The fact that theories are created and the area is growing is absolutely beautiful, but we can do something that was always under the nose to search. Doctors often have to analyze and things more complicated than they really are, when in reality, what works is quite simple. This simple and basic ingredient for a successful therapy is what will be studied in this article. This drug is a therapeutic relationship. Some readers may agree and some may not agree, but the challenge is to be open and remember the consequences of “contempt prior to investigation.

Any successful treatment relies on a strong and continuous, real therapeutic relationship, or simply by Rogers, helps the “relationship”. Without qualified in this respect, no technologies are likely to be effective. You are free to learn and study, conduct research and work in CBT, DBT, EMDR, RET and ECT, and participation in training on the infinite, and many other techniques, but without the mastery of the art and science of building a therapeutic relationship with the customer , the treatment is not effective. You can even choose to spend thousands of dollars a PhD, PsyD, Ed.D, and other graduate degrees, no joke, but if you deny the vital importance of the relationship will help you failed again. Rogers has brilliantly articulates this point when he said: “Training and acquisition of intellectual information, I believe that many interesting results – but to be a therapist, is not one of those results (1957).”

This author will attempt to define the therapeutic relationship means you may experience clinical questions regarding the therapeutic relationship, and some empirical studies, the importance of the therapeutic relationship. Please note that the therapeutic relationship, therapeutic alliance, helping relationship, and are used interchangeably in this article.

Characteristics of the therapeutic relationship

The therapeutic relationship has several properties, but more important will be presented in this article. Features like simple and basic knowledge, although the constant practice and the integration of these characteristics should be the core of every customer who enters into therapy. The therapeutic relationship is the basis of treatment and success. Without the help of the relationship is priority number one in the process of treatment, clinicians are a very poor customer service and the treatment field as a whole.

The following discussion is based on the incredible work of Carl Rogers on the helping relationship.

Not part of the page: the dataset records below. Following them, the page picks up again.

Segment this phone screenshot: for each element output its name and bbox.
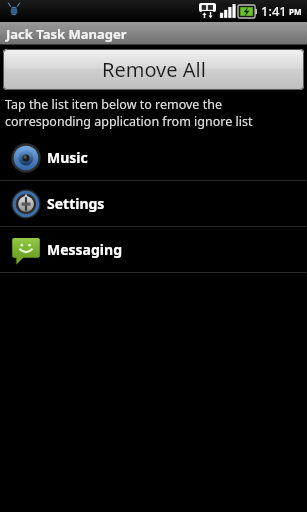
other: Messaging [11, 235, 41, 265]
staticText: Settings [47, 194, 105, 213]
staticText: Remove All [102, 56, 206, 83]
button[interactable]: Messaging [0, 227, 307, 272]
other: Music [11, 143, 41, 173]
other: Settings [11, 189, 41, 219]
button[interactable]: Remove All [3, 49, 304, 90]
button[interactable]: Music [0, 135, 307, 180]
staticText: Tap the list item below to remove the co… [5, 96, 302, 129]
staticText: 1:41 [261, 2, 287, 20]
staticText: PM [289, 6, 302, 17]
staticText: Jack Task Manager [6, 25, 127, 43]
button[interactable]: Settings [0, 181, 307, 226]
staticText: Messaging [47, 240, 122, 259]
staticText: Music [47, 148, 88, 167]
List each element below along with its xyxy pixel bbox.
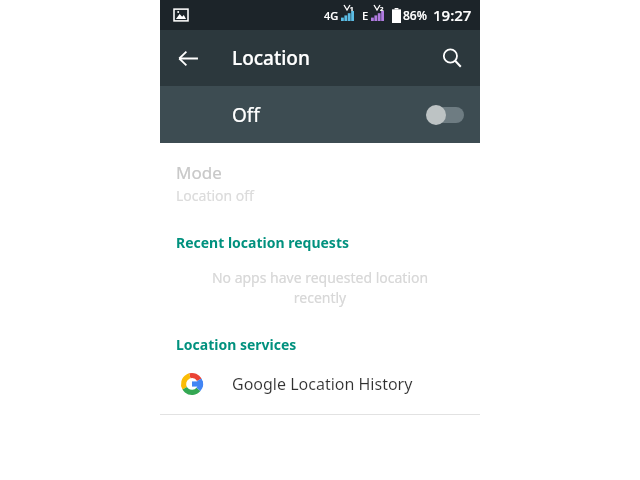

There are no psychologists to others when discussing this issue, turn to Dr. Rogers. His hard work gave us a basis for successful treatment, regardless of the theory or theories of the non-clinical practice. Dr. Rogers is unemployed remarkable success of the treatment available.

Rogers defines a helping relationship as “a relationship in which one intends to participants that have happened a game or two, more satisfaction, more drama, more functional use of the latent inner resources of the individual (1961).” There are three functions the present that says, Rogers and sufficient essential for therapeutic change, while the central aspects of therapeutic relationship (1957). added addition to these three properties, the author of two feature finally appears, will be effective in a helping relationship.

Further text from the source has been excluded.